Ireland-based Endo International has agreed to acquire privately held, Woodcliff Lake, N.J.-based Par Pharmaceutical from TPG for $8.05 billion, including assumption of Par debt. The transaction has been unanimously approved by the boards of directors of both Endo and Par and is supported by the management teams of both companies. There are no further shareholder approvals required.
The purchase price will consist of approximately 18 million shares ($1.55 billion of value based on the 10-day volume-weighted average share price of Endo ending May 15) of Endo equity and $6.5 billion cash consideration to Par shareholders. Endo has secured fully committed financing from Deutsche Bank and Barclays to fund the cash consideration. Endo expects to implement a permanent capital structure to finance the transaction prior to the close that would include a combination of cash, debt and an equity offering.
"Our generics business, Qualitest, continues to be an extremely attractive and effective growth driver for Endo. This transaction with Par builds upon our generics growth, adding a strong portfolio of high barrier-to-entry and attractive gross margin products while also transforming Endo, creating a powerful corporate platform for future growth and strategic M&A," said Rajiv De Silva, president and CEO of Endo. "We believe the acquisition of Par underscores the continued execution of Endo's value-driven M&A strategy and helps deliver on our goal of achieving double-digit revenue growth for the overall business over the long term."
"This is an exciting time of growth and opportunity in the generics and specialty pharmaceutical arenas. Par Pharmaceutical is committed to significantly expanding our scope, capacity and capabilities to realize the maximum value of our diversified product portfolio and R&D pipeline. We believe our combination with Endo best positions us to do so," said Paul Campanelli, CEO of Par Pharmaceutical. "We share Endo's goal of developing and commercializing generic drugs in areas of greatest revenue potential, complex formulations and longer life cycles."
"Over the last three years, we have enjoyed partnering with the Par team to create a more diversified company with expanded capabilities, an enhanced product pipeline and more robust business development opportunities, all resulting in significant growth," said Todd Sisitsky, managing partner of TPG Capital North America.

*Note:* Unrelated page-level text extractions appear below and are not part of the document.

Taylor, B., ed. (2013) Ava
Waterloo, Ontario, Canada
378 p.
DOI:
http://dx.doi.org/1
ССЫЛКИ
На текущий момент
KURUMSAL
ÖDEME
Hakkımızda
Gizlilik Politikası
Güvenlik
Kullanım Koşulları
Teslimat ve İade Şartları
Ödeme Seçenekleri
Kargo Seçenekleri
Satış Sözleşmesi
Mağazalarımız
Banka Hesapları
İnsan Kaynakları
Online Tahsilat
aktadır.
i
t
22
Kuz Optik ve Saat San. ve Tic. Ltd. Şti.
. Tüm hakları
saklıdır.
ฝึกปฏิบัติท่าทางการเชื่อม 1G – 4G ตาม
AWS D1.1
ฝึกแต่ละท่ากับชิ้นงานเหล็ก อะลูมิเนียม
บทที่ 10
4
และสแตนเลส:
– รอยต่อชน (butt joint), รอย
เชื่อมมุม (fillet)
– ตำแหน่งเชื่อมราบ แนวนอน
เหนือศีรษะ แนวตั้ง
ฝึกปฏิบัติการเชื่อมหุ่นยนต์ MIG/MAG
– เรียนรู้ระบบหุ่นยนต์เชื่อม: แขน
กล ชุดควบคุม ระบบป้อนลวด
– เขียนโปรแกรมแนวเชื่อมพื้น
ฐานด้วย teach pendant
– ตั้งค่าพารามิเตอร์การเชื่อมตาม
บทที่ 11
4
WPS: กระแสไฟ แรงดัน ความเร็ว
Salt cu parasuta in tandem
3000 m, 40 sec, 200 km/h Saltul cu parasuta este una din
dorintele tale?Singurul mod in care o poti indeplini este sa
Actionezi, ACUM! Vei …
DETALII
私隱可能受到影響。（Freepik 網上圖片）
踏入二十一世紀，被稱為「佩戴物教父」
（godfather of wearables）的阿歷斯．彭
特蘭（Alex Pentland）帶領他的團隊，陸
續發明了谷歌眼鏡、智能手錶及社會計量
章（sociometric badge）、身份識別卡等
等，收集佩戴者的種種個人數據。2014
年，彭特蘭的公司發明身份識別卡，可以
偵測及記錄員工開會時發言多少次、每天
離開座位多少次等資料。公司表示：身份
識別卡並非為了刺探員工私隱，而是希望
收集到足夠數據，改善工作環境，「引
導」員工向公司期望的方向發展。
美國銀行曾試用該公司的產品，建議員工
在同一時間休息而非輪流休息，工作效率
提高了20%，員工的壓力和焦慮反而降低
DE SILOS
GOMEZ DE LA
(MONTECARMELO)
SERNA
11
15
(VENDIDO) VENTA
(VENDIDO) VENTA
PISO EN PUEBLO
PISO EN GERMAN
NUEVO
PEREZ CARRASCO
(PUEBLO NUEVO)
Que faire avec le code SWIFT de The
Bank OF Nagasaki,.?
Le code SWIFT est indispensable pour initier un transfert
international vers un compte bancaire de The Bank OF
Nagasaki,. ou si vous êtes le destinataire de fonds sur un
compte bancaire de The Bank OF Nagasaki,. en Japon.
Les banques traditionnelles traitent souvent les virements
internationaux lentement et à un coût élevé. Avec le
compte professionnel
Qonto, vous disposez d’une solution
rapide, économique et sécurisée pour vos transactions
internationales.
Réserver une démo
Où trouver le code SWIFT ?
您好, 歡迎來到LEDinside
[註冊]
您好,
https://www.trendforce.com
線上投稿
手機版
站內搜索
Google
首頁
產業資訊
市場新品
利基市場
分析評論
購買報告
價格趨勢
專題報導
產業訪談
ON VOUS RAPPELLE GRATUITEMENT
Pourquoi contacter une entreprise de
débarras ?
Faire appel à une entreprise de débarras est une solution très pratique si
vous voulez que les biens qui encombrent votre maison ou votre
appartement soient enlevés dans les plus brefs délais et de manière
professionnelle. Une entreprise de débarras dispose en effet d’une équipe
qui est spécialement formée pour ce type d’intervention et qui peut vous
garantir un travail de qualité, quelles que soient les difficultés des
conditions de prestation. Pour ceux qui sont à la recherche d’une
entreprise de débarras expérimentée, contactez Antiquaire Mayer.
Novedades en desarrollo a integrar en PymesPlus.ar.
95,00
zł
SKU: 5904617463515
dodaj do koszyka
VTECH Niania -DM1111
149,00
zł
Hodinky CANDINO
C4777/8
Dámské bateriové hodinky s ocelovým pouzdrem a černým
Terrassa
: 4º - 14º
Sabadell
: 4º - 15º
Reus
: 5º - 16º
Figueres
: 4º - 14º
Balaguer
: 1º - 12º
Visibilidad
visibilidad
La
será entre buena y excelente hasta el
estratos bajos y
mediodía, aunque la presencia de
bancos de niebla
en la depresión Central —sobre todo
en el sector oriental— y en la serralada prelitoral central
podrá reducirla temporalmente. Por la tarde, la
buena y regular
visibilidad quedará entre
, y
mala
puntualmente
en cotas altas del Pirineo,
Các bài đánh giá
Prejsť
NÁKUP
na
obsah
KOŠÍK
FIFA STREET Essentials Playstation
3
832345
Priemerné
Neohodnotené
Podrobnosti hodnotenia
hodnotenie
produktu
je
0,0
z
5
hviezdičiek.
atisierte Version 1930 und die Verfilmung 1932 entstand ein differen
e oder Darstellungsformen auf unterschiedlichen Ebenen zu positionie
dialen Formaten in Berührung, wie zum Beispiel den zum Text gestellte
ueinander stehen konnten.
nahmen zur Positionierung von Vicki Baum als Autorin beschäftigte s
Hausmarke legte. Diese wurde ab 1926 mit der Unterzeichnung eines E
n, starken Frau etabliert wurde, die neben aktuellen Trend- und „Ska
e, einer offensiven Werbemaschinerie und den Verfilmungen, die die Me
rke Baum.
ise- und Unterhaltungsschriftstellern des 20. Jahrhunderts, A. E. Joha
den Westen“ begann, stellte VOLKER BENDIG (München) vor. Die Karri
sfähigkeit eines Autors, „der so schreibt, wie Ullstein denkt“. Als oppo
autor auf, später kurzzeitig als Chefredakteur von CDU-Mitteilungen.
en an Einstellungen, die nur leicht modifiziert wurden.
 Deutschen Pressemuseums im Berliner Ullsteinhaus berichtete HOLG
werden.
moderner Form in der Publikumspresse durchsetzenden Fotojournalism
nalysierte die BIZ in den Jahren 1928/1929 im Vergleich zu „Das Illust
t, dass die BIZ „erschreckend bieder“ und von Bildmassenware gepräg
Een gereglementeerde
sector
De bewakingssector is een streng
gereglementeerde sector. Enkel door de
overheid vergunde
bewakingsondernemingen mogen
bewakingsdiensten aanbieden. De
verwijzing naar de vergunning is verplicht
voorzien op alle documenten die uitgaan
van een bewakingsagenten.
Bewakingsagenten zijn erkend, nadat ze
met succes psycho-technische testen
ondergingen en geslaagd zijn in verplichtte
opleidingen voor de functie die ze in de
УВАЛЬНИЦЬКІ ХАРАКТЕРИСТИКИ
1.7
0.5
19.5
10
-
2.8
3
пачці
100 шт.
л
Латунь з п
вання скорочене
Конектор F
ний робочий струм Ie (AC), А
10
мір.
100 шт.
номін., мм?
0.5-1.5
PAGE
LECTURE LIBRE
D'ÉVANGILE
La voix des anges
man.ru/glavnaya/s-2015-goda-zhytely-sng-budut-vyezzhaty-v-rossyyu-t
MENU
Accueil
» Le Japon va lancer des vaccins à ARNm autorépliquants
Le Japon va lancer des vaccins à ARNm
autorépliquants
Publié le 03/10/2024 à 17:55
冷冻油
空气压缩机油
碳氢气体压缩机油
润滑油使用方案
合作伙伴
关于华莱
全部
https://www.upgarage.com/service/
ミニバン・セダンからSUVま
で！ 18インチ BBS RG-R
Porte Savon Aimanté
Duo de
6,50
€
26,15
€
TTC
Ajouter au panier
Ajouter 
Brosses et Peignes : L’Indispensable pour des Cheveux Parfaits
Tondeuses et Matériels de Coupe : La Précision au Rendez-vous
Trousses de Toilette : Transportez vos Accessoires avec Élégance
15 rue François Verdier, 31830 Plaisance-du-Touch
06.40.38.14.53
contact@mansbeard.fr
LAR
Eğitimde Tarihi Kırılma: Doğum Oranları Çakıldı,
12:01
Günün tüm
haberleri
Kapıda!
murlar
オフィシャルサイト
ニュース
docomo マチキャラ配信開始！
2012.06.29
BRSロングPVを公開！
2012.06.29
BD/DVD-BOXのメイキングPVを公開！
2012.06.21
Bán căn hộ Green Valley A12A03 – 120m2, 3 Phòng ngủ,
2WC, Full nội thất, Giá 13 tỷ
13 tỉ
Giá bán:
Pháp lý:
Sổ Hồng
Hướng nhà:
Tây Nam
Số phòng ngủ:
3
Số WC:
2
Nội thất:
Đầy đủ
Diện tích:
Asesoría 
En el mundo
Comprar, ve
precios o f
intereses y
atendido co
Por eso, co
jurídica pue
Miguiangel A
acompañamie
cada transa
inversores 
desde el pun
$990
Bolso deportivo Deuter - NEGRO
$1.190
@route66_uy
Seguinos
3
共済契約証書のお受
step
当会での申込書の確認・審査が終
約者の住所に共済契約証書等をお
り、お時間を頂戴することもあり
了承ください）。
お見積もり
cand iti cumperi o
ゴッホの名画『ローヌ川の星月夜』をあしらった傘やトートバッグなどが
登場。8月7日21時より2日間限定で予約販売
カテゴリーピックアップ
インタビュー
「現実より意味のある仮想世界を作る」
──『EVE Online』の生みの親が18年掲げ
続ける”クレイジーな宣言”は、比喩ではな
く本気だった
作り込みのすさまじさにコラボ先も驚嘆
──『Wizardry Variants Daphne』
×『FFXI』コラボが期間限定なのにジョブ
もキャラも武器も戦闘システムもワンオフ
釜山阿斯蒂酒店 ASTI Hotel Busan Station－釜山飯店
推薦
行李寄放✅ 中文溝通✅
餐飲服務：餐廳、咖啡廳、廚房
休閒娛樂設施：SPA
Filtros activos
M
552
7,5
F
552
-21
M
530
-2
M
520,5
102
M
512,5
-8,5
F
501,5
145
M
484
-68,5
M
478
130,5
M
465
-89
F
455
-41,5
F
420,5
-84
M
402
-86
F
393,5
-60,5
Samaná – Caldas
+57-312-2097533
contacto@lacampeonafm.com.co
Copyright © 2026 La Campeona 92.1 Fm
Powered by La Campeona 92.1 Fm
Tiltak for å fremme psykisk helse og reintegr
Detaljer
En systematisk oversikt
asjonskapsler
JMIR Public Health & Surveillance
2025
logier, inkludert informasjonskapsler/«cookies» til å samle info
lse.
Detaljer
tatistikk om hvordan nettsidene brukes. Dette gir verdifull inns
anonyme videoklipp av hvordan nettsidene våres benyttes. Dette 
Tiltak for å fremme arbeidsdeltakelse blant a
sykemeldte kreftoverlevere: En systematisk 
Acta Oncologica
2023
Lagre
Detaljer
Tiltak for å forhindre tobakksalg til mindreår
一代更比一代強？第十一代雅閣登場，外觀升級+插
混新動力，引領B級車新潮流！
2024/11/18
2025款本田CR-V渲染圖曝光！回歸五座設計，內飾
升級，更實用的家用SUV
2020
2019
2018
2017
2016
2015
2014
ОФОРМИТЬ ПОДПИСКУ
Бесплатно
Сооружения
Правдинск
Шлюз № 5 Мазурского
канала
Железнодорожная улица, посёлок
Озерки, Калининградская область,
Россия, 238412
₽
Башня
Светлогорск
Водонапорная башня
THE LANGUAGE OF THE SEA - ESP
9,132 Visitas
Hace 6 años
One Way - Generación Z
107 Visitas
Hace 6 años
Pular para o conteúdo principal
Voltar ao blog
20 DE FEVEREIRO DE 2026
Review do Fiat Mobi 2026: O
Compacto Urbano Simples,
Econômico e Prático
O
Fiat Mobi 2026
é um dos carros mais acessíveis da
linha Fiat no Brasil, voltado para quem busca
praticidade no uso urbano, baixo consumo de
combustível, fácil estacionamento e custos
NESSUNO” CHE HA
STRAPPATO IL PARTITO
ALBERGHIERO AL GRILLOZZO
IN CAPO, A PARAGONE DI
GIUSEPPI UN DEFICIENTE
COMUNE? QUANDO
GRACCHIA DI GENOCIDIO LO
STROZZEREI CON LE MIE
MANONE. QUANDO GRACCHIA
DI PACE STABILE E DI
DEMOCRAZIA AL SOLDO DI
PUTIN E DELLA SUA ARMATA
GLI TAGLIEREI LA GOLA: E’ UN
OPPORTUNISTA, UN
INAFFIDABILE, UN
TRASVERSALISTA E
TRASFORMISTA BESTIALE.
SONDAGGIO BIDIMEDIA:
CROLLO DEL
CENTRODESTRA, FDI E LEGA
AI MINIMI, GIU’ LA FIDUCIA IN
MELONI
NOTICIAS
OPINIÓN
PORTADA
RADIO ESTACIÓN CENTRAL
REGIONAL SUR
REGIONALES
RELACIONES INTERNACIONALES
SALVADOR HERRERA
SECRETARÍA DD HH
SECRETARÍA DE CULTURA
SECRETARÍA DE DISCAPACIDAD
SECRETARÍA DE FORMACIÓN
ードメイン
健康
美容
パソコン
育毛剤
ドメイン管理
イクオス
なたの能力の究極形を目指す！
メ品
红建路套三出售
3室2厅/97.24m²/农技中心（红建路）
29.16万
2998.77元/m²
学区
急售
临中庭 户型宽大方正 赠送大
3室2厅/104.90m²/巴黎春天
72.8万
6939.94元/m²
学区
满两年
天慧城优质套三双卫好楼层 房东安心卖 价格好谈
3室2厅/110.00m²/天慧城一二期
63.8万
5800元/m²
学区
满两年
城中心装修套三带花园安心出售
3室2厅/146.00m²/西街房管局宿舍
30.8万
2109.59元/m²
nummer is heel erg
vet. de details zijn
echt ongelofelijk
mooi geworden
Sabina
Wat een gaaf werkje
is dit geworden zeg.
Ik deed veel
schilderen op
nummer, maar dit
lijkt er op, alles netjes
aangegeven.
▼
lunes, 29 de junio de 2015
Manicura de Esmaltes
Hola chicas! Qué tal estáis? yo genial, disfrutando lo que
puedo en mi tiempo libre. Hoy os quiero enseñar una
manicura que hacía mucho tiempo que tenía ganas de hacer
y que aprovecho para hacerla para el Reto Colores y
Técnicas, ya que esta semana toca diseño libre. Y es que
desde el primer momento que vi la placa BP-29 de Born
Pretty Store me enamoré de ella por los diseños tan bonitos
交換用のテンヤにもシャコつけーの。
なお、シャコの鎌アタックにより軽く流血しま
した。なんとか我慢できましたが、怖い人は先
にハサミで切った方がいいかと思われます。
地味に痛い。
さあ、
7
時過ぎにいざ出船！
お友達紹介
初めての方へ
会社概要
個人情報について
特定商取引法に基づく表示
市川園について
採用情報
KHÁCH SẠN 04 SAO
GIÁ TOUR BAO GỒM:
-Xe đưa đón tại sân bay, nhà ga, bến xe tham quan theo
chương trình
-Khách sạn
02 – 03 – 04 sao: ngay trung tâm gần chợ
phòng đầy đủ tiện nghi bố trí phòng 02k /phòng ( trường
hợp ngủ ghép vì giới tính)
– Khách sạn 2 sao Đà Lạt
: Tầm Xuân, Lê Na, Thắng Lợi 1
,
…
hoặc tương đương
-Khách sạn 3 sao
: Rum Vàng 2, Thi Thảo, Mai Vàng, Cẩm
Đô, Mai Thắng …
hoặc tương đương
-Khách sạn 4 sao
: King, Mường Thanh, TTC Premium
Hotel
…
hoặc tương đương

Par's product portfolio includes nearly 100 products in multiple dosage forms and delivery systems, including oral solids, oral suspensions, injectables and high barrier-to-entry products. Its pipeline consists of more than 200 Abbreviated New Drug Applications (ANDAs), 115 of which were filed with the FDA as of Dec. 31, 2014. Approximately 33% are potential first-to-file or first-to-market opportunities and 75% of the overall development portfolio consists of Paragraph IV and first-to-file programs—all of which could provide a period of market exclusivity if approved. It is expected that the Par R&D pipeline could generate approximately 20 to 25 ANDA filings each year in 2015, 2016 and 2017.
Given the complementary nature of the companies' generics portfolios and operations, Endo estimates the transaction will generate $175 million in operational and tax synergies that are expected to be realized within the first 12 months following the completion of the transaction, while strategically preserving investment in the R&D pipeline to help drive long-term organic growth.
The transaction is expected to close in the second half of 2015.